* [Your instructions]: Records follow. Copy every line with "myslete".

┏━━

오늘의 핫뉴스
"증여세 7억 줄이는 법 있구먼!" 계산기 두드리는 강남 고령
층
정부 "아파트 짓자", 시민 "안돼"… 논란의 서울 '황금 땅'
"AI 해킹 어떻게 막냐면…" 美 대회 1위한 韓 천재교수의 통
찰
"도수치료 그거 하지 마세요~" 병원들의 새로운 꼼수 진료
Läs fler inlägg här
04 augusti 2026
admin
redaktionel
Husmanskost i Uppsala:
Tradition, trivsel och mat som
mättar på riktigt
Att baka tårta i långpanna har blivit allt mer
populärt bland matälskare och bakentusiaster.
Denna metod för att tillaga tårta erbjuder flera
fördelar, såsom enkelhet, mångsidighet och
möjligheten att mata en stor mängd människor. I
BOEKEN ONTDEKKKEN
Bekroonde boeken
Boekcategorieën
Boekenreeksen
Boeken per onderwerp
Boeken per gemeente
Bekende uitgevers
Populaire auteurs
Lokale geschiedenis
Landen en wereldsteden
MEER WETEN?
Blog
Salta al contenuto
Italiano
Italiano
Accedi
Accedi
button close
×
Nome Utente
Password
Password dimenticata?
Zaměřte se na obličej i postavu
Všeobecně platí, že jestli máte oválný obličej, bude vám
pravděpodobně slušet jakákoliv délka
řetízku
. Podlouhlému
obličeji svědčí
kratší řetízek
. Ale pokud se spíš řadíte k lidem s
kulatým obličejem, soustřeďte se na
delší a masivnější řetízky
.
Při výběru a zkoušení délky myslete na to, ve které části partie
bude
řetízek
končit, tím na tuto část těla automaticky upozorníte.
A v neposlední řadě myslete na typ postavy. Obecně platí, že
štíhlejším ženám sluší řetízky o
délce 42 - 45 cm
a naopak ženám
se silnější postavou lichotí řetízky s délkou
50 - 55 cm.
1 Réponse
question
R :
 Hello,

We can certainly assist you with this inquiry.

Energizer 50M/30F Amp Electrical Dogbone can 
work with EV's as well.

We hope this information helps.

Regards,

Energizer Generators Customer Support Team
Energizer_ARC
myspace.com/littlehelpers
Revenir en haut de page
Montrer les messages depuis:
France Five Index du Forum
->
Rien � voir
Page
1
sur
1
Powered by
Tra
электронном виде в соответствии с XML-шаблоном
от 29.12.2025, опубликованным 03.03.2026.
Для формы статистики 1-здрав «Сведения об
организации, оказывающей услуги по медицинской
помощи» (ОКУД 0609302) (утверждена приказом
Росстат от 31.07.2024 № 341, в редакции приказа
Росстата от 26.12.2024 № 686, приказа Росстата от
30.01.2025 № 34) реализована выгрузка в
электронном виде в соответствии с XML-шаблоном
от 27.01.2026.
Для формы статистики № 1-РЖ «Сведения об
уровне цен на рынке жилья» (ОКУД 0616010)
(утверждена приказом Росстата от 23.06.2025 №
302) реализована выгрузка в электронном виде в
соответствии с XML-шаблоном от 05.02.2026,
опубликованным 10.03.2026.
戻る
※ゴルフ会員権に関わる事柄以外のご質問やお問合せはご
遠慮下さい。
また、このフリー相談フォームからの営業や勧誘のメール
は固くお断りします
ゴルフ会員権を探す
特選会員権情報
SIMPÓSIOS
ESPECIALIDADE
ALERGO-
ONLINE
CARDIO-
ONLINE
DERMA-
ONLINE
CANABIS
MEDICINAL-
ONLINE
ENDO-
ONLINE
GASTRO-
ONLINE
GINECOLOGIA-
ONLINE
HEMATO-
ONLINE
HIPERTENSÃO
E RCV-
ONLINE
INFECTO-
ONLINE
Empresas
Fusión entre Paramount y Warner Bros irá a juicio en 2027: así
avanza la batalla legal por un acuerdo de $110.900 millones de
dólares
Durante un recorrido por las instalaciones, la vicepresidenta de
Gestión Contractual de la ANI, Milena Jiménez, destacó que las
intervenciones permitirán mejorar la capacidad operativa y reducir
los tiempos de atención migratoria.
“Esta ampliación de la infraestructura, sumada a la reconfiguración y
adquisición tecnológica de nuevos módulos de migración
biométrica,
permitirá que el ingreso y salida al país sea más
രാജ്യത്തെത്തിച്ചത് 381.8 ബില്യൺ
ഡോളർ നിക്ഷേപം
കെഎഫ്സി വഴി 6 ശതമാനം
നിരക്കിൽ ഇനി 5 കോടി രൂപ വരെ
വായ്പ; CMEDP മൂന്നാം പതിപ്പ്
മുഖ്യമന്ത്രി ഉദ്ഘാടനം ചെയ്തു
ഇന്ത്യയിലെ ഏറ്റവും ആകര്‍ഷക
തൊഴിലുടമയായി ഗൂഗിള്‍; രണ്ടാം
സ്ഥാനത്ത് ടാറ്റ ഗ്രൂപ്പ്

┗━━

* [Solution]:
Při výběru a zkoušení délky myslete na to, ve které části partie
A v neposlední řadě myslete na typ postavy. Obecně platí, že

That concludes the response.